There are few things more frustrating for people than the 8 am rush in trying to book an appointment with a GP. With so many people phoning in at the same time, a lot of people who are sick and in need of help are left frustrated at how quickly appointments are filled.

It is almost a lottery in getting through and even though there are many aspects of the NHS which need improving, this is one area where people would love for more support to be offered.

It may be that a new app will help to alleviate a lot of the pressure involved with the situation. A full rollout of a new app won't come until the summer, so it may take a while for patients to reap the benefits. However, this is an indicator of what the NHS should be doing to be smarter and more efficient in the workplace.

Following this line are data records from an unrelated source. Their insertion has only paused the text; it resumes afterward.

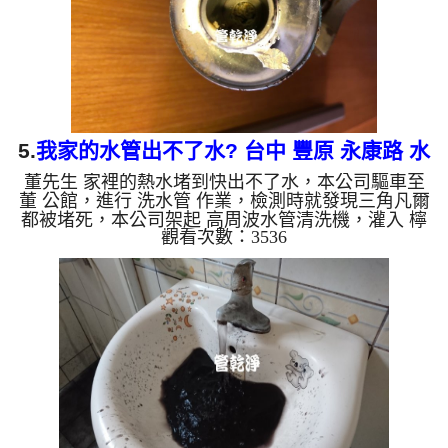
會跟石...
5.
我家的水管出不了水? 台中 豐原 永康路 水
董先生 家裡的熱水堵到快出不了水，本公司驅車至
管清洗
董 公館，進行 洗水管 作業，檢測時就發現三角凡爾
都被堵死，本公司架起 高周波水管清洗機，灌入 檸
觀看次數：3536
檬酸水 至管路裡面，等了約15分，開啟 水管清洗機
，啟動 螺旋波 模式，一開始就洗出黃色的髒水，顏
色越來越深，如下圖片影片，一個多小時後，出水量
恢復正常了!! 如是自來水，如水管老化，會產生鐵鏽
跟泥沙堆積，洗出來的水就會是咖啡色，地下水含有
氧化錳，管壁上會結成黑色管垢，洗出來的水會跟石
油一樣黑，有些洗出綠色的水，是因為裡面有銅的物
質，生鏽產生銅...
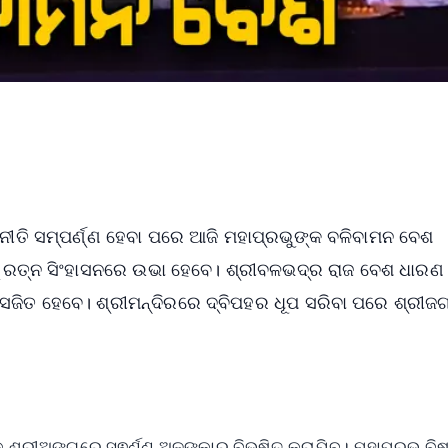
 ନୀତି ସମ୍ପର୍ଣ୍ଣ ହେବା ପରେ ଆଜି ମହାପ୍ରଭୁଙ୍କ ବଳିବାମନ ବେଶ
ୁ ରତ୍ନ ସିଂହାସନରେ ଉଭା ହେବେ। ଶ୍ରୀବଳଭଦ୍ର ରାଜ ବେଶ ଧାରଣ
 ସଜିତ ହେବେ। ଶ୍ରୀମନ୍ଦିରରେ ଦ୍ବିପହର ଧୂପ ସରିବା ପରେ ଶ୍ରୀଜଗ
କ ଶ୍ରୀଅଙ୍ଗରେ ସ୍ଵର୍ଣ୍ଣ ଅଳଙ୍କାର ବିଭୂଷିତ କରାଯିବ। ମହାପ୍ରଭୁ ବିଷ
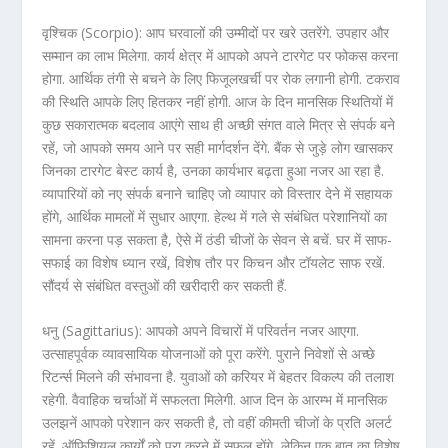
वृश्चिक (Scorpio): आप घरवालों की उम्मीदों पर खरे उतरेंगे. उपहार और
सम्मान का लाभ मिलेगा. कार्य क्षेत्र में आपको अपने टारगेट पर फोकस करना
होगा. आर्थिक तंगी से बचने के लिए फिजूलखर्ची पर रोक लगानी होगी. टकराव
की स्थिति आपके लिए हितकर नहीं होगी. आज के दिन मानसिक स्थितियों में
कुछ सकारात्मक बदलाव आएंगे साथ ही अच्छी संगत वाले मित्र से संपर्क बने
रहें, जो आपको समय आने पर सही मार्गदर्शन देंगे. बैंक से जुड़े लोग खासकर
जिनका टारगेट बेस्ट कार्य है, उनका कार्यभार बढ़ता हुआ नजर आ रहा है.
व्यापारियों को नए संपर्क बनाने चाहिए जो व्यापार को विस्तार देने में सहायक
होंगे, आर्थिक मामलों में सुधार आएगा. हेल्थ में गले से संबंधित परेशानियों का
सामना करना पड़ सकता है, ऐसे में ठंडी चीजों के सेवन से बचें. घर में साफ-
सफाई का विशेष ध्यान रखें, विशेष तौर पर किचन और टॉयलेट साफ रखें.
सौंदर्य से संबंधित वस्तुओं की खरीदारी कर सकती हैं.
धनु (Sagittarius): आपको अपने विचारों में परिवर्तन नजर आएगा.
उत्साहपूर्वक व्यावसायिक योजनाओं को पूरा करेंगे. पुराने निवेशों से अच्छे
रिटर्न्स मिलने की संभावना है. युवाओं को करियर में बेहतर विकल्प की तलाश
रहेगी. वैवाहिक चर्चाओं में सफलता मिलेगी. आज दिन के आरम्भ में मानसिक
उलझनें आपको परेशान कर सकती है, तो वहीं कीमती चीजों के प्रति अलर्ट
रहें. ऑफिशियल कार्यों को पूरा करने में सफल होंगे, लेकिन एक बात का विशेष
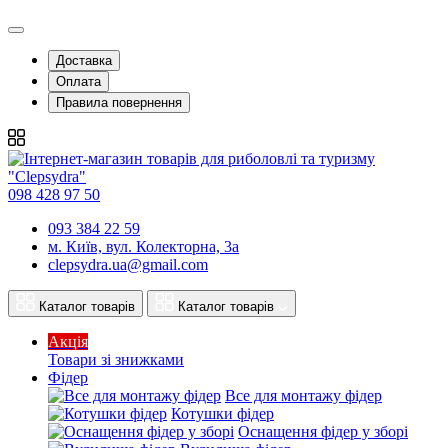
Доставка
Оплата
Правила повернення
098 428 97 50
093 384 22 59
м. Київ, вул. Колекторна, 3а
clepsydra.ua@gmail.com
Каталог товарів
Каталог товарів
Акція
Товари зі знижками
Фідер
Все для монтажу фідер
Котушки фідер
Оснащення фідер у зборі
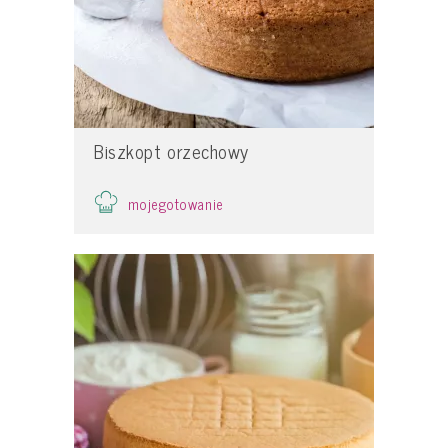
Biszkopt orzechowy
mojegotowanie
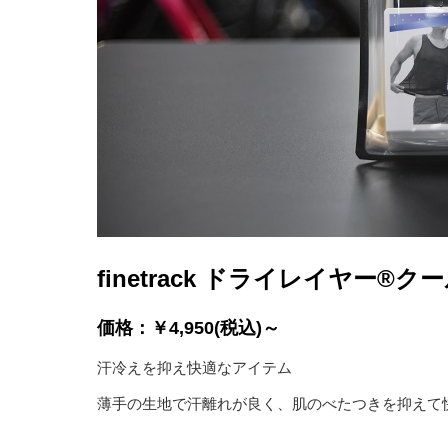
finetrack ドライレイヤー®ク
価格：￥4,950(税込)～
汗冷えを抑え快適なアイテム
薄手の生地で汗離れが良く、肌のべたつきを抑えて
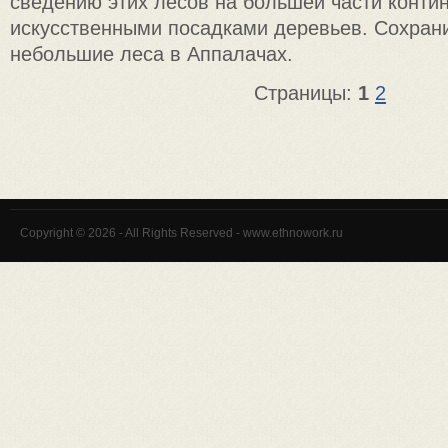
сведению этих лесов на большей части контин
искусственными посадками деревьев. Сохран
небольшие леса в Аппалачах.
Страницы:
1
2
Copyright © 2026 - All Rights Reserved - www.ethnowork.ru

The NHS must look to provide a better standard of service

The new app is set to allow patients to:
• Book an appointment
• Order a prescription
• View their medical records

The app was launched on New Year’s Eve but at the moment, many surgeries are yet to sign up for the app. The party line is that many are waiting until after winter, where the pressure on themselves and the app will be less. This is understandable but it does mean that it is difficult to appraise the quality and benefits of the app. In theory, this will free up staff members and allow people to get the support they need from the comfort of their own home, but the reality may not match up to this situation.

The fact that NHS England hasn’t promoted the app to any great extent indicates they know that it will take some time for it to be fully functional and of benefit. It is believed that all surgeries will be signed up for the app by the 1st of July.

Security is essential in an app like this

There is positive news in the fact that some of the patients who have signed up for the app have said that it has been of benefit. The sign-up process requires a code, which is either an NHS number or which can be obtained from a surgery, and a video login is also required. It is vital that the person using the app is who they claim to be, so it is perfectly understandable that there is a technical sign-in process. As long as support is provided to people looking to sign up for the app, there shouldn’t be a problem.

The long-term aim of the app is that it will remove the need for telephone queues and that it will play a role in the 10-year plan for the NHS. One of the aims is that by 2024, every patient will have the ability to access a video appointment with their GP.

The Health secretary Matt Hancock said: “The NHS App will give patients more control over their own healthcare and revolutionise the way we access services. It marks a shift towards a truly digitised NHS and will allow patients to secure a GP appointment with the click of a button, rather than having to join a queue of callers.”

At Atlantis Medical, we know the pressure medical professionals are under. Anything which alleviates this pressure while supporting patients should be regarded as a positive outcome. This app still needs work on it for it to be truly effective, but if it goes to plan, it could be of considerable benefit.